Search the listing below for the line containing "XXIV/2026 untuk seluruhnya, demi". From there through the line containing "perkosaan massal pada Tragedi Mei 1998.", transcribe every line exactly, both ends included.

**Records to process:**
──────────────────────────────
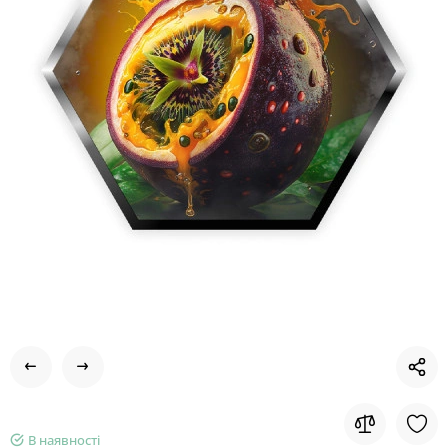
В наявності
──────────────────────────────
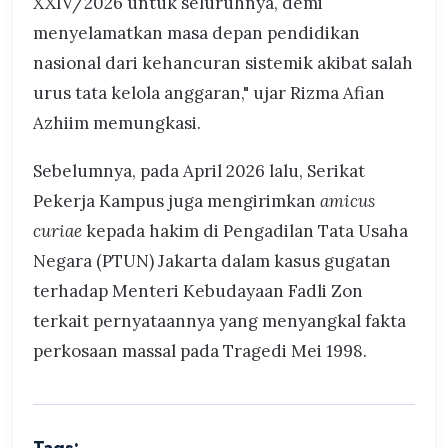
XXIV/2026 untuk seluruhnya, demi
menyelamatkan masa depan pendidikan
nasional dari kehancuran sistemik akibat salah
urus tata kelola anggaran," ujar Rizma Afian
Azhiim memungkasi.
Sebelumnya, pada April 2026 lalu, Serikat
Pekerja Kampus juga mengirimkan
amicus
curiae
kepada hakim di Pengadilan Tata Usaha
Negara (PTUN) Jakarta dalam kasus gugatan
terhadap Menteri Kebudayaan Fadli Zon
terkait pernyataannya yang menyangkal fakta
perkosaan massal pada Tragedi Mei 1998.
──────────────────────────────
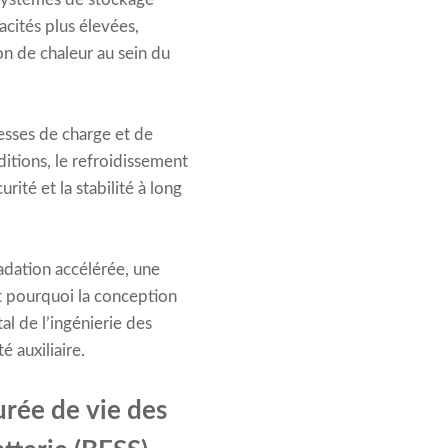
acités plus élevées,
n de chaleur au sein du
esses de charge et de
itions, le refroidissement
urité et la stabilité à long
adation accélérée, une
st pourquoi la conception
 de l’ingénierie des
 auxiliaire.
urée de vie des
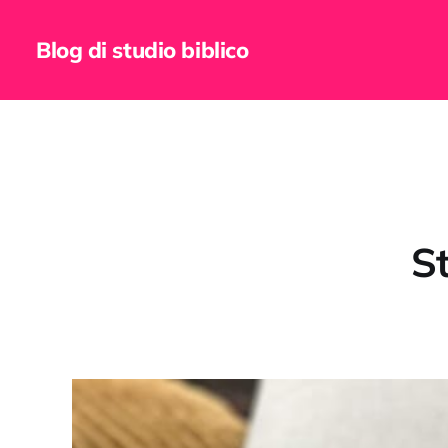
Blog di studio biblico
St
──────────────────────────────
**Solution to the exercise:**
XXIV/2026 untuk seluruhnya, demi
menyelamatkan masa depan pendidikan
nasional dari kehancuran sistemik akibat salah
urus tata kelola anggaran," ujar Rizma Afian
Azhiim memungkasi.
Sebelumnya, pada April 2026 lalu, Serikat
Pekerja Kampus juga mengirimkan
amicus
curiae
kepada hakim di Pengadilan Tata Usaha
Negara (PTUN) Jakarta dalam kasus gugatan
terhadap Menteri Kebudayaan Fadli Zon
terkait pernyataannya yang menyangkal fakta
perkosaan massal pada Tragedi Mei 1998.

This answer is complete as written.